▶ [Task description]
The records below must be transcribed exactly. Do not include the pictures.

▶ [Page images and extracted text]
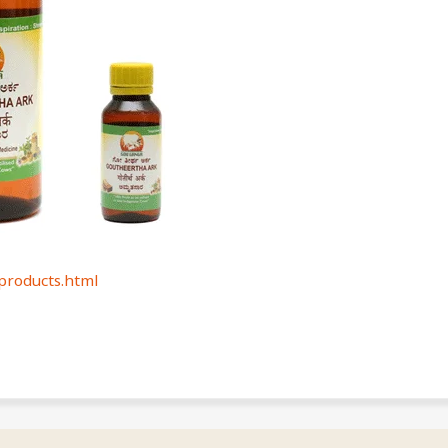
roducts.html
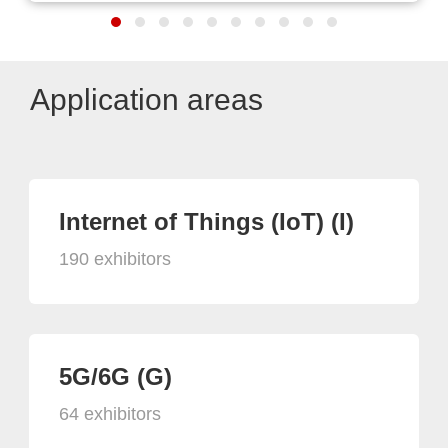
Application areas
Internet of Things (IoT) (I)
190 exhibitors
5G/6G (G)
64 exhibitors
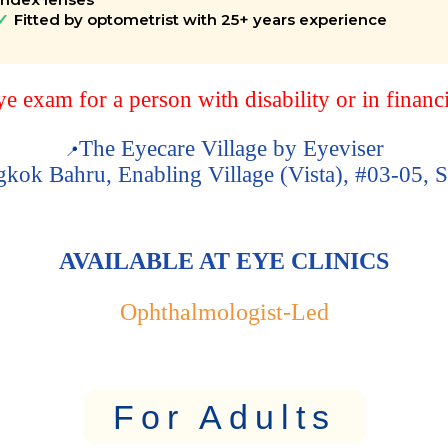
Fitted by optometrist with 25+ years experience
 exam for a person with disability or in financ
The Eyecare Village by Eyeviser
📍
kok Bahru, Enabling Village (Vista), #03-05,
AVAILABLE AT EYE CLINICS
Ophthalmologist-Led
For Adults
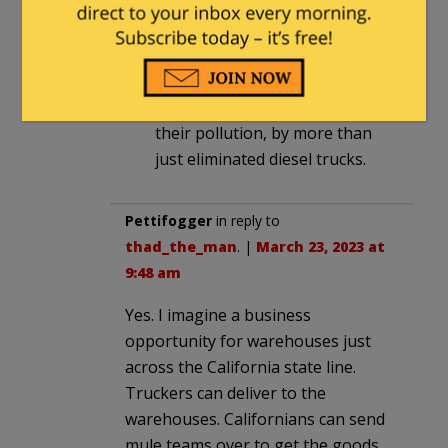
at 12:01 pm
Well, if we stopped buy-in CCP
goods the California docks
would do less business reducing
their pollution, by more than
just eliminated diesel trucks.
Pettifogger
in reply to
thad_the_man
. |
March 23, 2023 at
9:48 am
Yes. I imagine a business
opportunity for warehouses just
across the California state line.
Truckers can deliver to the
warehouses. Californians can send
mule teams over to get the goods.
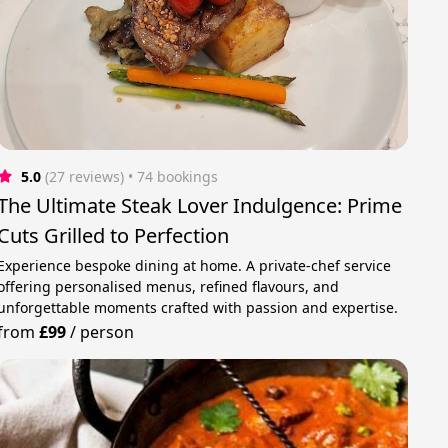
5.0
(27 reviews)
 • 74 bookings
The Ultimate Steak Lover Indulgence: Prime
Cuts Grilled to Perfection
Experience bespoke dining at home. A private‑chef service
offering personalised menus, refined flavours, and
unforgettable moments crafted with passion and expertise.
from
£99
/
person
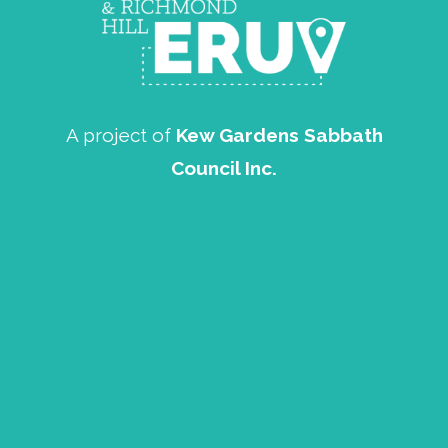
A project of
Kew Gardens Sabbath
Council Inc.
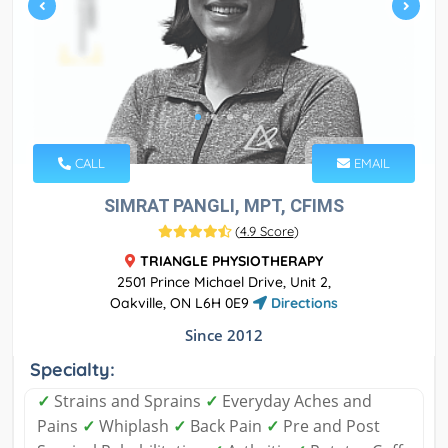
CALL
EMAIL
SIMRAT PANGLI, MPT, CFIMS
(
4.9 Score
)
TRIANGLE PHYSIOTHERAPY
2501 Prince Michael Drive, Unit 2,
Oakville, ON L6H 0E9
Directions
Since 2012
Specialty:
✓
Strains and Sprains
✓
Everyday Aches and
Pains
✓
Whiplash
✓
Back Pain
✓
Pre and Post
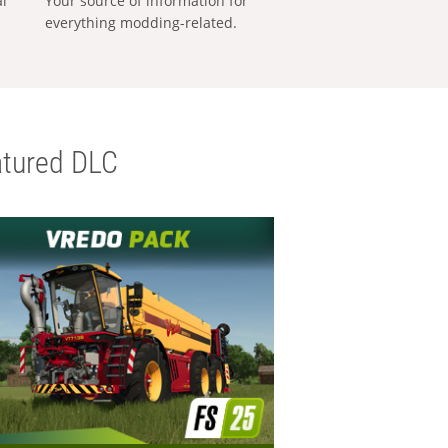
al
Your source of information for
everything modding-related.
tured DLC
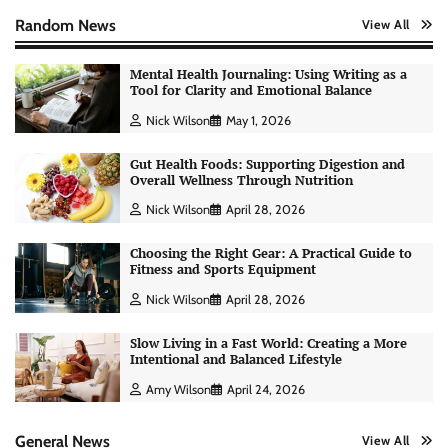
Random News
View All
Mental Health Journaling: Using Writing as a
Tool for Clarity and Emotional Balance
Nick Wilson
May 1, 2026
Gut Health Foods: Supporting Digestion and
Overall Wellness Through Nutrition
Nick Wilson
April 28, 2026
Choosing the Right Gear: A Practical Guide to
Fitness and Sports Equipment
Nick Wilson
April 28, 2026
Slow Living in a Fast World: Creating a More
Intentional and Balanced Lifestyle
AI Tools Review: Understanding Which
Artificial Intelligence Solutions Truly Add
Amy Wilson
April 24, 2026
Value
Nick Wilson
May 6, 2026
General News
View All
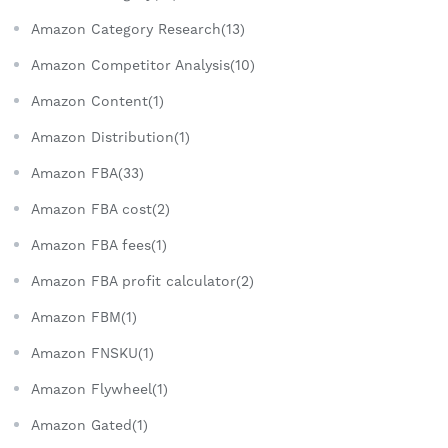
Amazon Category Research(13)
Amazon Competitor Analysis(10)
Amazon Content(1)
Amazon Distribution(1)
Amazon FBA(33)
Amazon FBA cost(2)
Amazon FBA fees(1)
Amazon FBA profit calculator(2)
Amazon FBM(1)
Amazon FNSKU(1)
Amazon Flywheel(1)
Amazon Gated(1)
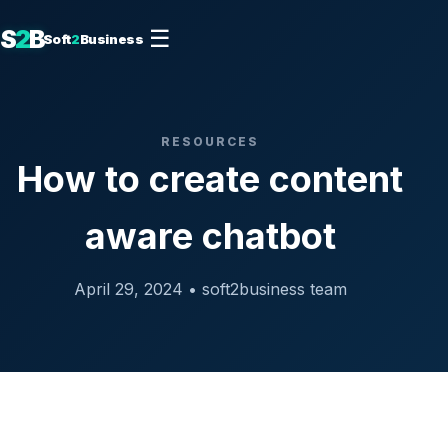
S
2
B
☰
Soft
2
Business
RESOURCES
How to create content
aware chatbot
April 29, 2024 • soft2business team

▶ [Written solution]
roducts.html
Application areas
Internet of Things (IoT) (I)
190 exhibitors
5G/6G (G)
64 exhibitors
Fitted by optometrist with 25+ years experience
 exam for a person with disability or in financ
The Eyecare Village by Eyeviser
📍
kok Bahru, Enabling Village (Vista), #03-05,
AVAILABLE AT EYE CLINICS
Ophthalmologist-Led
For Adults
at 12:01 pm
Well, if we stopped buy-in CCP
goods the California docks
would do less business reducing
their pollution, by more than
just eliminated diesel trucks.
Pettifogger
in reply to
thad_the_man
. |
March 23, 2023 at
9:48 am
Yes. I imagine a business
opportunity for warehouses just
across the California state line.
Truckers can deliver to the
warehouses. Californians can send
mule teams over to get the goods.
5.0
(27 reviews)
 • 74 bookings
The Ultimate Steak Lover Indulgence: Prime
Cuts Grilled to Perfection
Experience bespoke dining at home. A private‑chef service
offering personalised menus, refined flavours, and
unforgettable moments crafted with passion and expertise.
from
£99
/
person
A project of
Kew Gardens Sabbath
Council Inc.
CALL
EMAIL
SIMRAT PANGLI, MPT, CFIMS
(
4.9 Score
)
TRIANGLE PHYSIOTHERAPY
2501 Prince Michael Drive, Unit 2,
Oakville, ON L6H 0E9
Directions
Since 2012
Specialty:
✓
Strains and Sprains
✓
Everyday Aches and
Pains
✓
Whiplash
✓
Back Pain
✓
Pre and Post
al
Your source of information for
everything modding-related.
tured DLC
Random News
View All
Mental Health Journaling: Using Writing as a
Tool for Clarity and Emotional Balance
Nick Wilson
May 1, 2026
Gut Health Foods: Supporting Digestion and
Overall Wellness Through Nutrition
Nick Wilson
April 28, 2026
Choosing the Right Gear: A Practical Guide to
Fitness and Sports Equipment
Nick Wilson
April 28, 2026
Slow Living in a Fast World: Creating a More
Intentional and Balanced Lifestyle
AI Tools Review: Understanding Which
Artificial Intelligence Solutions Truly Add
Amy Wilson
April 24, 2026
Value
Nick Wilson
May 6, 2026
General News
View All
Amazon Category Research(13)
Amazon Competitor Analysis(10)
Amazon Content(1)
Amazon Distribution(1)
Amazon FBA(33)
Amazon FBA cost(2)
Amazon FBA fees(1)
Amazon FBA profit calculator(2)
Amazon FBM(1)
Amazon FNSKU(1)
Amazon Flywheel(1)
Amazon Gated(1)
S
2
B
☰
Soft
2
Business
RESOURCES
How to create content
aware chatbot
April 29, 2024 • soft2business team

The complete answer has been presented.